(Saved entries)
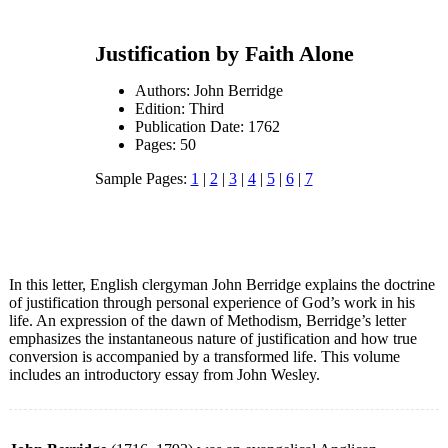
Justification by Faith Alone
Authors: John Berridge
Edition: Third
Publication Date: 1762
Pages: 50
Sample Pages:
1
|
2
|
3
|
4
|
5
|
6
|
7
In this letter, English clergyman John Berridge explains the doctrine
of justification through personal experience of God’s work in his
life. An expression of the dawn of Methodism, Berridge’s letter
emphasizes the instantaneous nature of justification and how true
conversion is accompanied by a transformed life. This volume
includes an introductory essay from John Wesley.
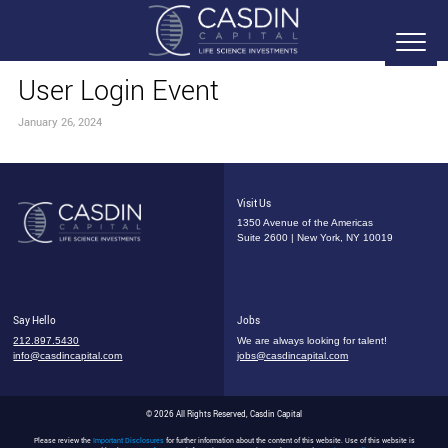
User Login Event
January 26, 2024
Visit Us
1350 Avenue of the Americas
Suite 2600 | New York, NY 10019
Say Hello
Jobs
212.897.5430
We are always looking for talent!
info@casdincapital.com
jobs@casdincapital.com
© 2026 All Rights Reserved, Casdin Capital
Please review the
Important Disclosures
for further information about the content of this website. Use of this website is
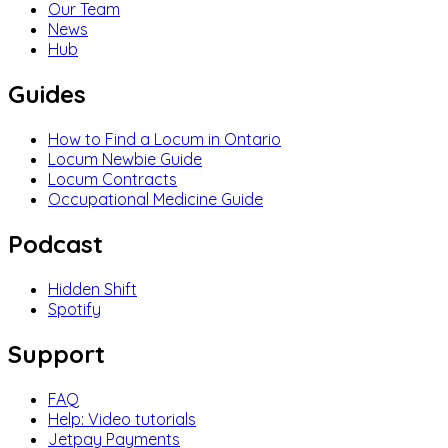
Our Team
News
Hub
Guides
How to Find a Locum in Ontario
Locum Newbie Guide
Locum Contracts
Occupational Medicine Guide
Podcast
Hidden Shift
Spotify
Support
FAQ
Help: Video tutorials
Jetpay Payments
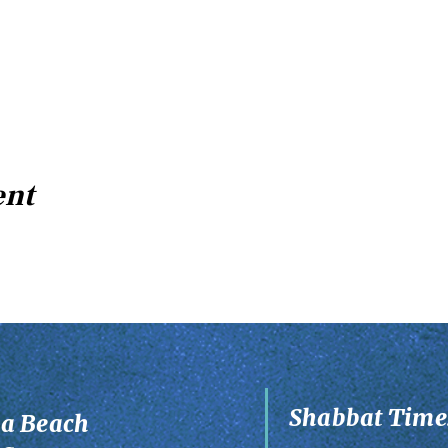
ent
Shabbat Times
ia Beach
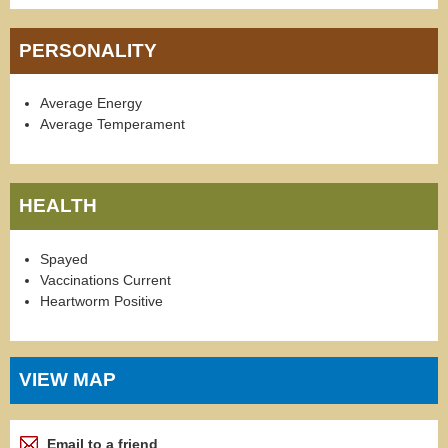
PERSONALITY
Average Energy
Average Temperament
HEALTH
Spayed
Vaccinations Current
Heartworm Positive
VIEW MAP
Email to a friend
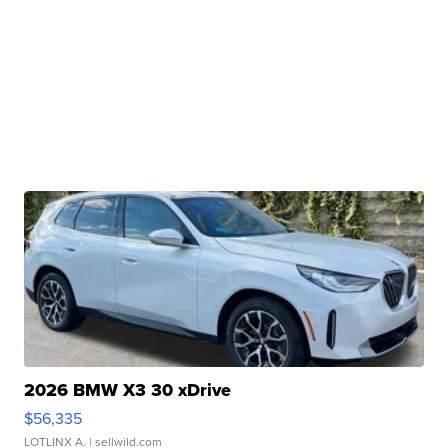
2026 BMW X3 30 xDrive
$56,335
LOTLINX A.
| sellwild.com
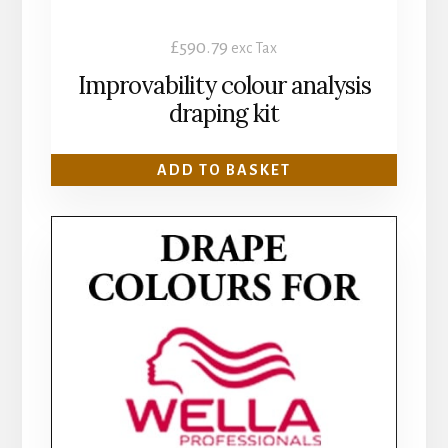
£
590.79
exc Tax
Improvability colour analysis
draping kit
ADD TO BASKET
This
product
has
multiple
variants.
The
options
may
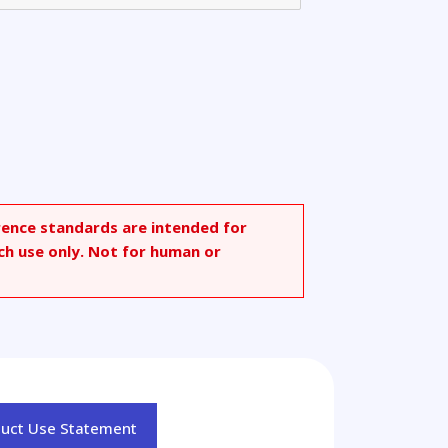
threne
rence standards are intended for
ch use only. Not for human or
duct Use Statement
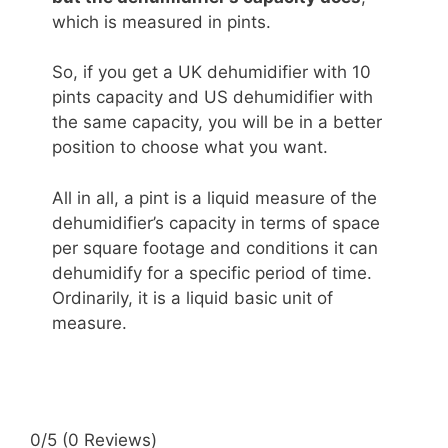
which is measured in pints.
So, if you get a UK dehumidifier with 10
pints capacity and US dehumidifier with
the same capacity, you will be in a better
position to choose what you want.
All in all, a pint is a liquid measure of the
dehumidifier’s capacity in terms of space
per square footage and conditions it can
dehumidify for a specific period of time.
Ordinarily, it is a liquid basic unit of
measure.
0/5
(0 Reviews)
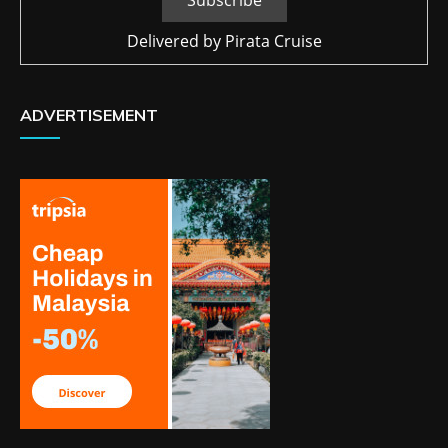
Delivered by
Pirata Cruise
ADVERTISEMENT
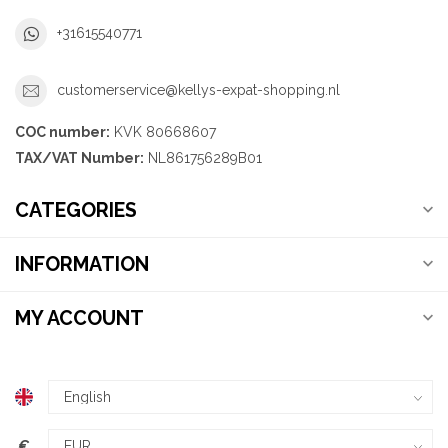
+31615540771
customerservice@kellys-expat-shopping.nl
COC number:
KVK 80668607
TAX/VAT Number:
NL861756289B01
CATEGORIES
INFORMATION
MY ACCOUNT
€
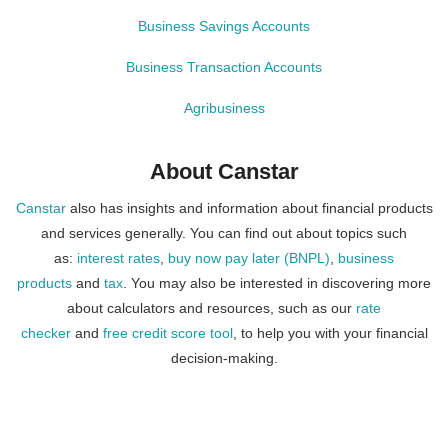
Business Savings Accounts
Business Transaction Accounts
Agribusiness
About Canstar
Canstar
also has insights and information about financial products
and services generally. You can find out about topics such
as:
interest rates
,
buy now pay later (BNPL)
,
business
products
and
tax
. You may also be interested in discovering more
about calculators and resources, such as our
rate
checker
and
free credit score tool
, to help you with your financial
decision-making.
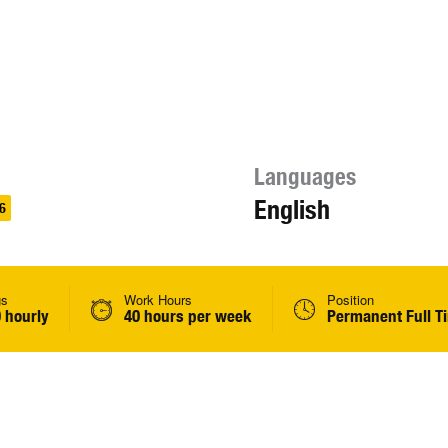
Languages
English
6
gs
Work Hours
Position
 hourly
40 hours per week
Permanent Full T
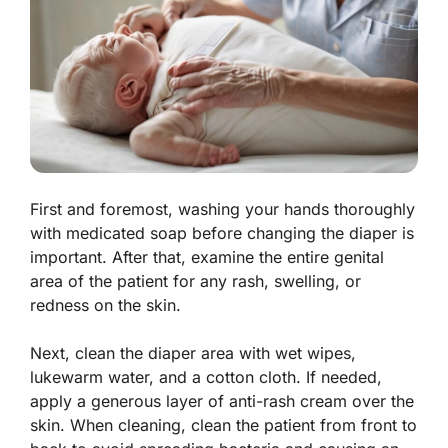
First and foremost, washing your hands thoroughly
with medicated soap before changing the diaper is
important. After that, examine the entire genital
area of the patient for any rash, swelling, or
redness on the skin.
Next, clean the diaper area with wet wipes,
lukewarm water, and a cotton cloth. If needed,
apply a generous layer of anti-rash cream over the
skin. When cleaning, clean the patient from front to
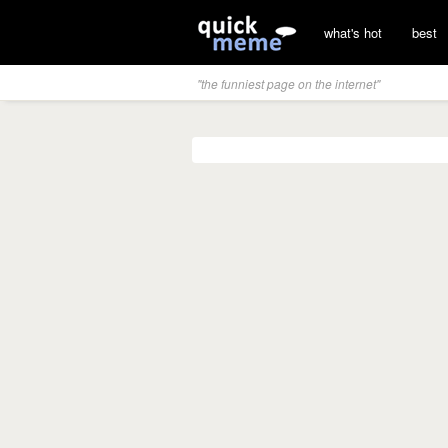
what's hot
best
"the funniest page on the internet"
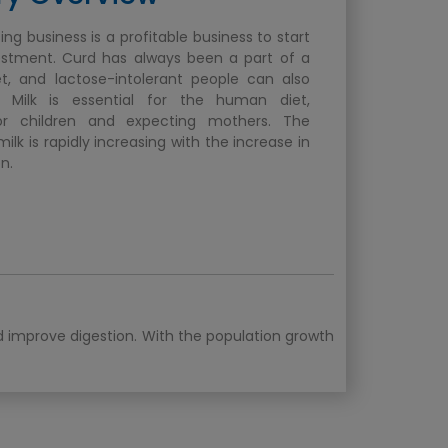
ng business is a profitable business to start
estment. Curd has always been a part of a
t, and lactose-intolerant people can also
 Milk is essential for the human diet,
for children and expecting mothers. The
lk is rapidly increasing with the increase in
n.
nd improve digestion. With the population growth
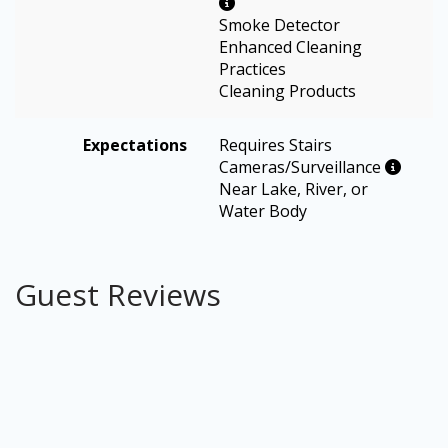
Smoke Detector
Enhanced Cleaning
Practices
Cleaning Products
Expectations
Requires Stairs
Cameras/Surveillance
Near Lake, River, or
Water Body
Guest Reviews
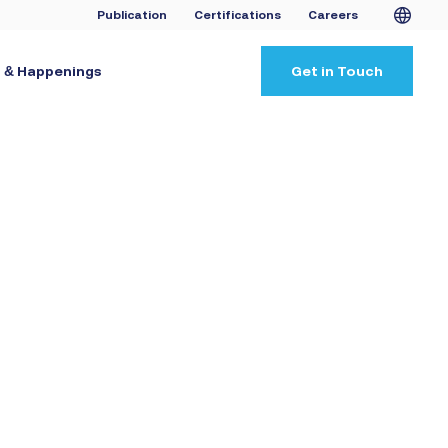
Publication
Certifications
Careers
 & Happenings
Get in Touch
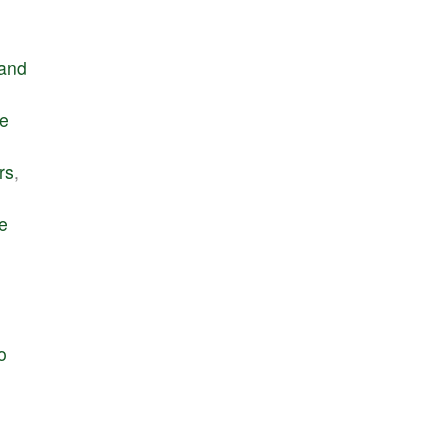
and
e
rs
,
e
o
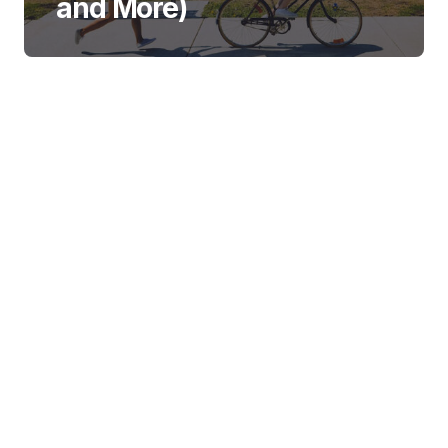
and More)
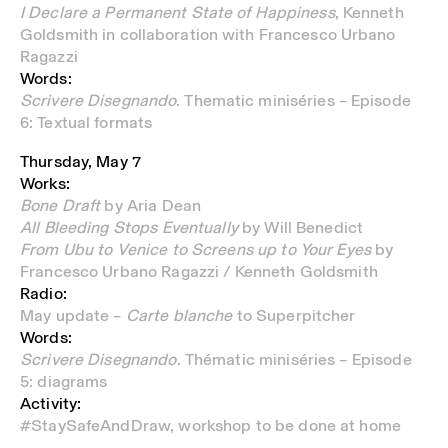
I Declare a Permanent State of Happiness
, Kenneth
Goldsmith in collaboration with Francesco Urbano
Ragazzi
Words:
Scrivere Disegnando
. Thematic miniséries – Episode
6: Textual formats
Thursday, May 7
Works:
Bone Draft
by Aria Dean
All Bleeding Stops Eventually
by Will Benedict
From
Ubu to Venice to Screens up to Your Eyes
by
Francesco Urbano Ragazzi / Kenneth Goldsmith
Radio:
May update –
Carte blanche
to Superpitcher
Words:
Scrivere Disegnando
. Thématic miniséries – Episode
5: diagrams
Activity:
#StaySafeAndDraw,
workshop to be done at home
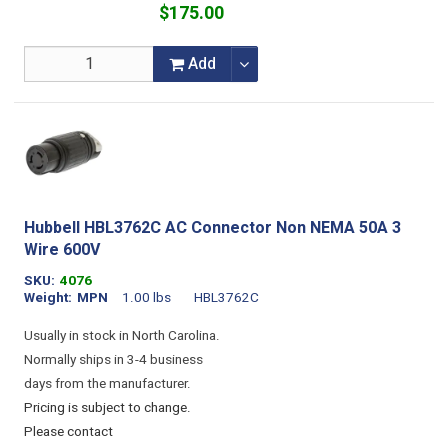
$175.00
Add
Hubbell HBL3762C AC Connector Non NEMA 50A 3
Wire 600V
SKU
4076
Weight
MPN
1.00 lbs
HBL3762C
Usually in stock in North Carolina.
Normally ships in 3-4 business
days from the manufacturer.
Pricing is subject to change.
Please contact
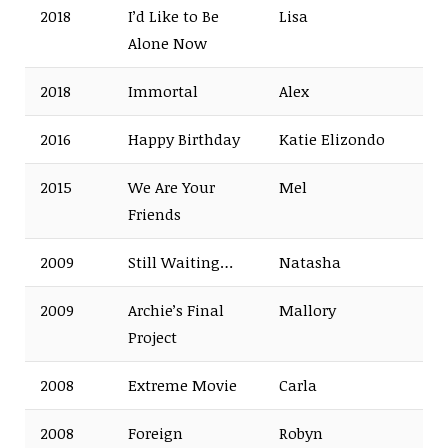
2018
I’d Like to Be
Lisa
Alone Now
2018
Immortal
Alex
2016
Happy Birthday
Katie Elizondo
2015
We Are Your
Mel
Friends
2009
Still Waiting…
Natasha
2009
Archie’s Final
Mallory
Project
2008
Extreme Movie
Carla
2008
Foreign
Robyn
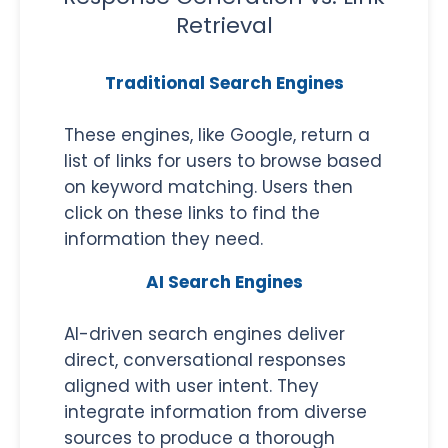
Retrieval
Traditional Search Engines
These engines, like Google, return a
list of links for users to browse based
on keyword matching. Users then
click on these links to find the
information they need.
AI Search Engines
AI-driven search engines deliver
direct, conversational responses
aligned with user intent. They
integrate information from diverse
sources to produce a thorough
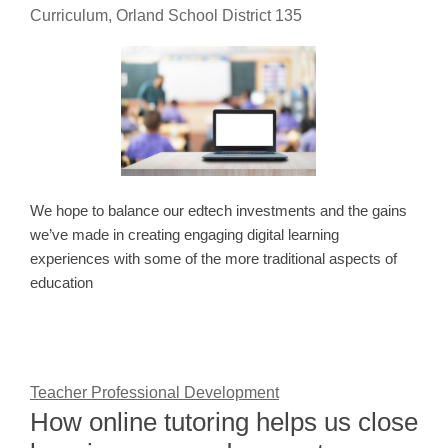
Curriculum, Orland School District 135
We hope to balance our edtech investments and the gains
we’ve made in creating engaging digital learning
experiences with some of the more traditional aspects of
education
Teacher Professional Development
How online tutoring helps us close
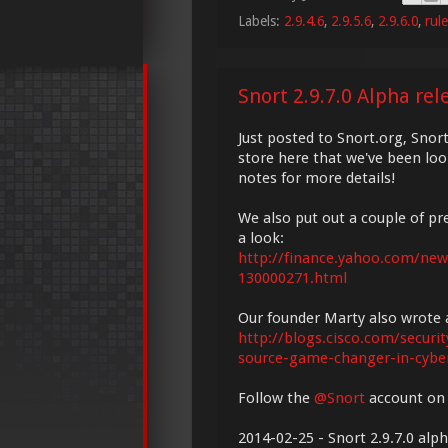
Labels:
2.9.4.6
,
2.9.5.6
,
2.9.6.0
,
rul
Snort 2.9.7.0 Alpha rel
Just posted to Snort.org, Snor
store here that we've been loo
notes for more details!
We also put out a couple of p
a look:
http://finance.yahoo.com/news
130000271.html
Our founder Marty also wrote a
http://blogs.cisco.com/secur
source-game-changer-in-cyber
Follow the
@Snort
account on 
2014-02-25 - Snort 2.9.7.0 alp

• [WORK TASK]: Pull out all lines from the entries above that include the word "human".

• [TASK RESULT]:
ch use only. Not for human or
 Milk is essential for the human diet,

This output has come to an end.